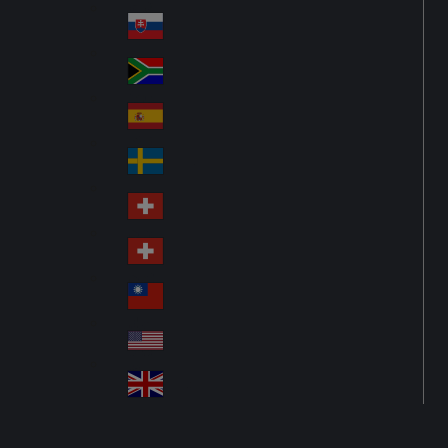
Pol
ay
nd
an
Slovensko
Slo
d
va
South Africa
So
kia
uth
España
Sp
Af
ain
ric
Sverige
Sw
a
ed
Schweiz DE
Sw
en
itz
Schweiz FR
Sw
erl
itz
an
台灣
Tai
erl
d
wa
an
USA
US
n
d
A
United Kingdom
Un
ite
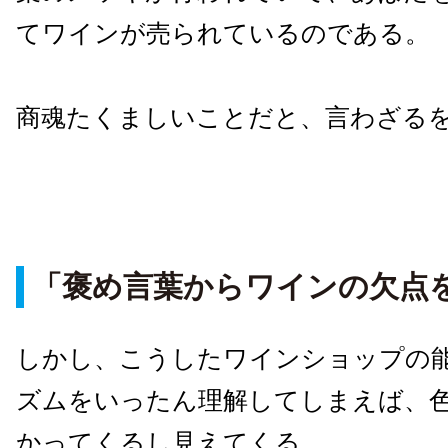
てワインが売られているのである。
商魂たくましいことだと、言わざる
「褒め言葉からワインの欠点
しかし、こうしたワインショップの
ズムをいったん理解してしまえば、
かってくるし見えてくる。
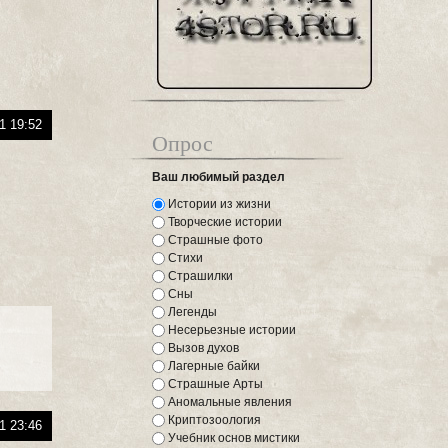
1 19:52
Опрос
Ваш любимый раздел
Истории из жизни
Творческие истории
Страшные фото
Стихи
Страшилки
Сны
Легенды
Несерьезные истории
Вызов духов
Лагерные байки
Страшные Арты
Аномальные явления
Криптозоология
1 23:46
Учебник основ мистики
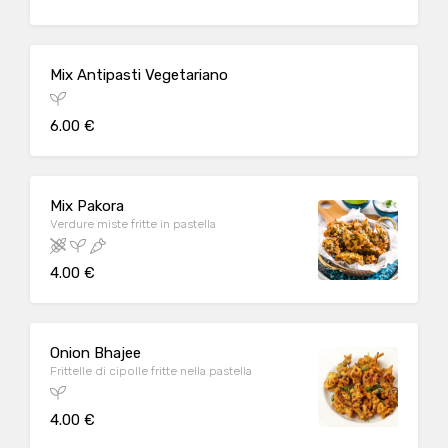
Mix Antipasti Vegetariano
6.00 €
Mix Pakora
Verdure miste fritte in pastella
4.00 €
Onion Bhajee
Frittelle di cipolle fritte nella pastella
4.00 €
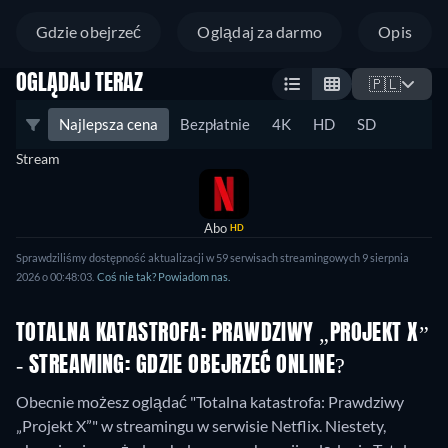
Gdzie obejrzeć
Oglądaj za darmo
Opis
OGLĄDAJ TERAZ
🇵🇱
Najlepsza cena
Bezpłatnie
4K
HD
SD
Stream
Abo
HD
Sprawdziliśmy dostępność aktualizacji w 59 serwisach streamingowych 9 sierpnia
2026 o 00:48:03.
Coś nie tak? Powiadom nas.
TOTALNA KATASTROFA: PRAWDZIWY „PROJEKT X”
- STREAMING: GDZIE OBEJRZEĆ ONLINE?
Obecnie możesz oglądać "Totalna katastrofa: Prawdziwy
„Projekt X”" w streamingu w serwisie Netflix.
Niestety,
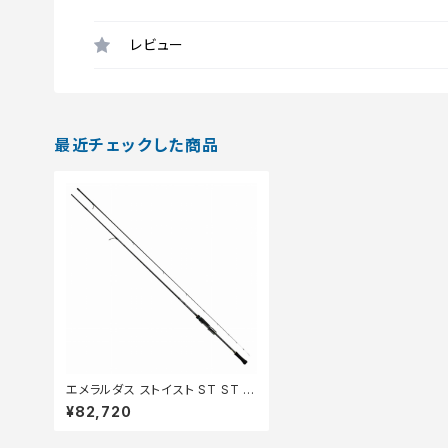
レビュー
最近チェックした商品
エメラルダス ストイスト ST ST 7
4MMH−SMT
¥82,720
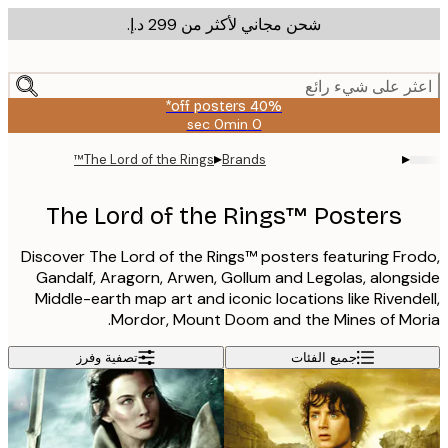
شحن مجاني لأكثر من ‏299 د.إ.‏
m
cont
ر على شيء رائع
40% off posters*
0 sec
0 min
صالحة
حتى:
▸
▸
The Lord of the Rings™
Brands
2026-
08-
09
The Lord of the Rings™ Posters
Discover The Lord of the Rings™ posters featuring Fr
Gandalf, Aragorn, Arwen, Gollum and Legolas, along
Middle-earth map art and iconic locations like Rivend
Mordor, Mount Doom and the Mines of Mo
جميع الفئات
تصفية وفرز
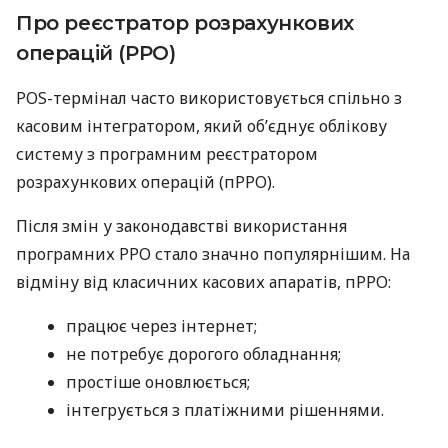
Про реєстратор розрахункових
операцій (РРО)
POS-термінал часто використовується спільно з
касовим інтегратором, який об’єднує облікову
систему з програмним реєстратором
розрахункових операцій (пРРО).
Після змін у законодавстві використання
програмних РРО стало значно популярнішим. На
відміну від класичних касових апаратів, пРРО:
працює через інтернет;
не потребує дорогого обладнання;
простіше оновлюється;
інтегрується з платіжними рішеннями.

============

What is needed: Generate a word-for-word copy of the preceding records, excluding all pictures.

Solution for this task:
Pol
ay
nd
an
Slovensko
Slo
d
va
South Africa
So
kia
uth
España
Sp
Af
ain
ric
Sverige
Sw
a
ed
Schweiz DE
Sw
en
itz
Schweiz FR
Sw
erl
itz
an
台灣
Tai
erl
d
wa
an
USA
US
n
d
A
United Kingdom
Un
ite
てワインが売られているのである。
商魂たくましいことだと、言わざる
「褒め言葉からワインの欠点
しかし、こうしたワインショップの
ズムをいったん理解してしまえば、
かってくるし見えてくる。
1 19:52
Опрос
Ваш любимый раздел
Истории из жизни
Творческие истории
Страшные фото
Стихи
Страшилки
Сны
Легенды
Несерьезные истории
Вызов духов
Лагерные байки
Страшные Арты
Аномальные явления
Криптозоология
1 23:46
Учебник основ мистики
Mix Antipasti Vegetariano
6.00 €
Mix Pakora
Verdure miste fritte in pastella
4.00 €
Onion Bhajee
Frittelle di cipolle fritte nella pastella
4.00 €
Gdzie obejrzeć
Oglądaj za darmo
Opis
OGLĄDAJ TERAZ
🇵🇱
Najlepsza cena
Bezpłatnie
4K
HD
SD
Stream
Abo
HD
Sprawdziliśmy dostępność aktualizacji w 59 serwisach streamingowych 9 sierpnia
2026 o 00:48:03.
Coś nie tak? Powiadom nas.
TOTALNA KATASTROFA: PRAWDZIWY „PROJEKT X”
- STREAMING: GDZIE OBEJRZEĆ ONLINE?
Obecnie możesz oglądać "Totalna katastrofa: Prawdziwy
„Projekt X”" w streamingu w serwisie Netflix.
Niestety,
レビュー
最近チェックした商品
エメラルダス ストイスト ST ST 7
4MMH−SMT
¥82,720
شحن مجاني لأكثر من ‏299 د.إ.‏
m
cont
ر على شيء رائع
40% off posters*
0 sec
0 min
صالحة
حتى:
▸
▸
The Lord of the Rings™
Brands
2026-
08-
09
The Lord of the Rings™ Posters
Discover The Lord of the Rings™ posters featuring Fr
Gandalf, Aragorn, Arwen, Gollum and Legolas, along
Middle-earth map art and iconic locations like Rivend
Mordor, Mount Doom and the Mines of Mo
جميع الفئات
تصفية وفرز
Про реєстратор розрахункових
операцій (РРО)
POS-термінал часто використовується спільно з
касовим інтегратором, який об’єднує облікову
систему з програмним реєстратором
розрахункових операцій (пРРО).
Після змін у законодавстві використання
програмних РРО стало значно популярнішим. На
відміну від класичних касових апаратів, пРРО:
працює через інтернет;
не потребує дорогого обладнання;
простіше оновлюється;
інтегрується з платіжними рішеннями.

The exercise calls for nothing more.